In the city, the population was spread out, with 36.2% under the age of 18, 7.3% from 18 to 24, 40.8% from 25 to 44, 12.5% from 45 to 64, and 3.2% who were 65 years of age or older. The median age was 28 years. For every 100 females, there were 98.4 males. For every 100 females age 18 and over, there were 94.9 males.

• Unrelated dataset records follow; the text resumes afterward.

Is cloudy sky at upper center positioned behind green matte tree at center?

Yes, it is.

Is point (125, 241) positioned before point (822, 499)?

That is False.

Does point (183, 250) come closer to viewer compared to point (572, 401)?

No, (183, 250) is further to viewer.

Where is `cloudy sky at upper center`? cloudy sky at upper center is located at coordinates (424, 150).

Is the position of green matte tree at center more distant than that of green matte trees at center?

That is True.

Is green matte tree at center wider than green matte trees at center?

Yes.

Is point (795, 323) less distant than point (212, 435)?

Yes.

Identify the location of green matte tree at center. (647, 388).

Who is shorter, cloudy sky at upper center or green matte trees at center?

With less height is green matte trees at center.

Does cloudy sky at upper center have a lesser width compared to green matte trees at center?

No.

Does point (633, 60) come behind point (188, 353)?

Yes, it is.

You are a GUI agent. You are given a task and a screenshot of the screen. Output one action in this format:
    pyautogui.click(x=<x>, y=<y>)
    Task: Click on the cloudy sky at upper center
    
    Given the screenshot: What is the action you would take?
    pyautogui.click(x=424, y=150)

The median household income was $50,671 and the median family income was $52,297. Males had a median income of $32,734 compared with $23,860 for females. The per capita income was $17,719. Approximately 2.1% of families and 3.1% of the population were below the poverty line, including 3.8% of those under age 18 and 5.8% of those age 65 or over.

==Education==
Tea Public Schools are part of the Tea Area School District. The Tea Area School District has three elementary schools, one middle school, and one high school. Students attend Tea Area High School.

==Parks==
Tea contains four recreational areas: Tea City Park, Tea Athletic Complex, Howling Ridge Park, and Prairie Trails Park.